高品家族+もっちゃん(オヤジとオフクロは、オレより仕事が好きなんだ)
すまない、と一言残しバタバタと出て行った両親を見送りながら、龍太郎はそう思った。
当てつけだとは分かっている。医者や看護師という仕事の尊さは、今日12歳になった少年ですらよく理解していた。
(それでも…)
イチゴのショートケーキを一人で頬張る。ケーキボックスの中には龍太郎の分しかなかった。
◇
まどろみから龍太郎を目覚めさせたのはインターホンだった。
ジリリリと家中に響くそれを止めに行こうと玄関へ向かう。
結局昨夜は両親が早く帰ってくるという希望を捨てきれず、リビングにお気に入りのぬいぐるみと毛布、それにゲームを持ってきてダラダラと過ごしていた。
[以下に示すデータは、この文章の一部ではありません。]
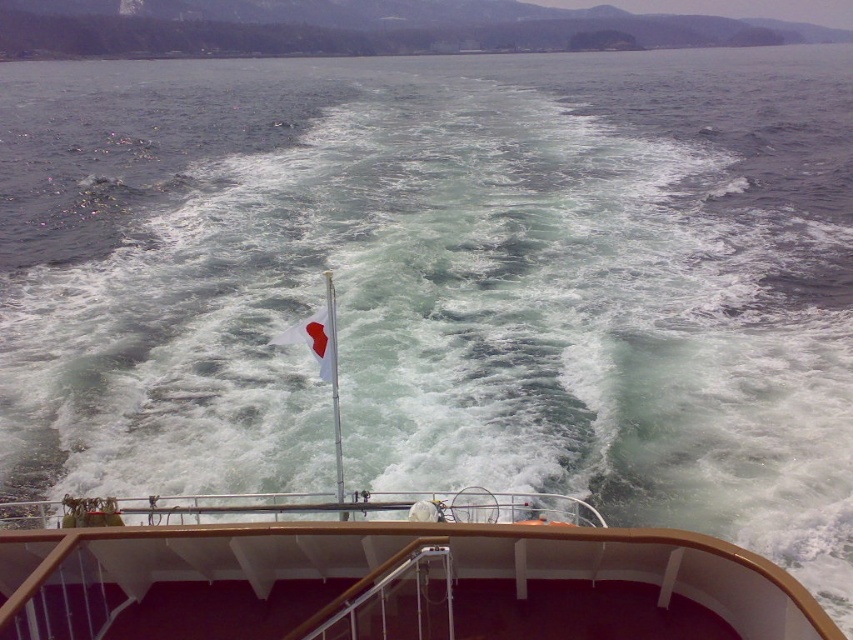 Which is behind, point (144, 602) or point (314, 344)?

Point (314, 344)

Between point (662, 627) and point (309, 339), which one is positioned behind?

Point (309, 339)

Find the location of `brown polished wood deck at lower center`. brown polished wood deck at lower center is located at coordinates (393, 582).

Which is in front, point (682, 576) or point (334, 310)?

Point (682, 576)

Between point (61, 632) and point (332, 282), which one is positioned behind?

The point (332, 282) is more distant.

What are the coordinates of `brown polished wood deck at lower center` in the screenshot? It's located at (393, 582).

The height and width of the screenshot is (640, 853). I want to click on brown polished wood deck at lower center, so click(x=393, y=582).

Does white fabric flag at center have a larger size compared to white plastic flagpole at center?

Actually, white fabric flag at center might be smaller than white plastic flagpole at center.

Who is more distant from viewer, (323, 356) or (340, 481)?

Point (340, 481)

You are a GUI agent. You are given a task and a screenshot of the screen. Output one action in this format:
    pyautogui.click(x=<x>, y=<y>)
    Task: Click on the white fabric flag at center
    The height and width of the screenshot is (640, 853).
    Given the screenshot: What is the action you would take?
    pyautogui.click(x=315, y=340) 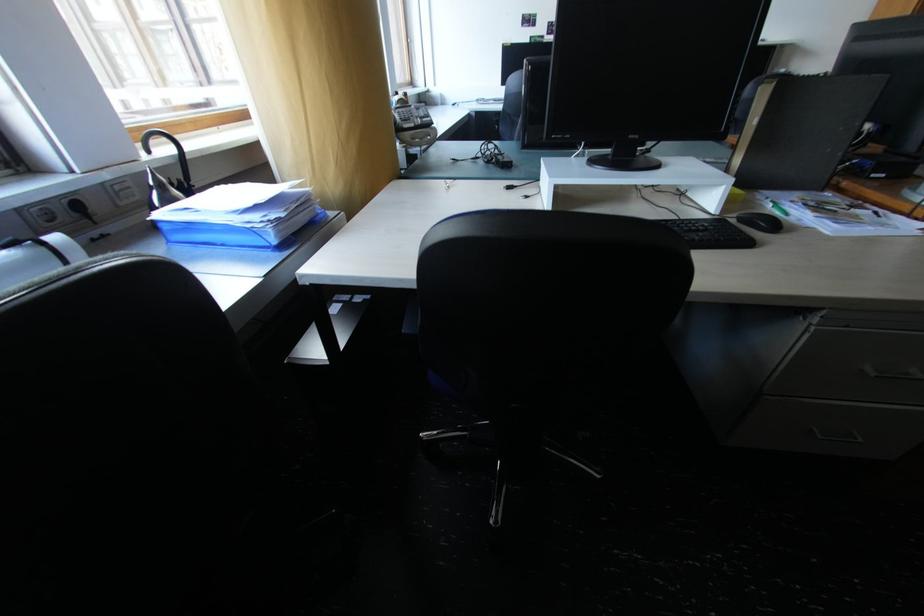 Where is `black binder`? The width and height of the screenshot is (924, 616). black binder is located at coordinates (800, 130).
まだだろうか、と待っているうちに寝落ちしてしまったらしい。
肩にかけた毛布もそのまま、モニターを見て誰が訪れたのか確認する。
「はい、はーい…」
「あ、太郎ちゃん!お誕生日おめでとう」
「……もっちゃん!」
急いで玄関の扉を開け、大好きな「もっちゃん」を迎え入れる。
「おはよう、もっちゃん」
「おはよう、太郎ちゃん。…今起きたの?」
龍太郎を見る素子の顔がきょとんとする。
「もう12時よ。ほーら着替えて」
「ええ~、今日学校も休みだしいいじゃん」
「でも出かけるのよ」
「へ?」
次は龍太郎がきょとんとする番だった。
「誕生日のお祝い、いらないの?」
いたずらっぽく笑う素子に対して、龍太郎の頭はハテナがいっぱいだった。
「…もっちゃん、仕事は?」
「今日は一日フリー!」
「ほんと?ほんとにほんと?」
「うん!当たり前じゃない!太郎ちゃんの誕生日祝いよ?」
「…!」
「だから、着替えてらっしゃい」
「うん!」
バタバタと落ち着きなく自室へ走っていく姿は本当に父親に似ている。素子は一人リビングで龍太郎を待った。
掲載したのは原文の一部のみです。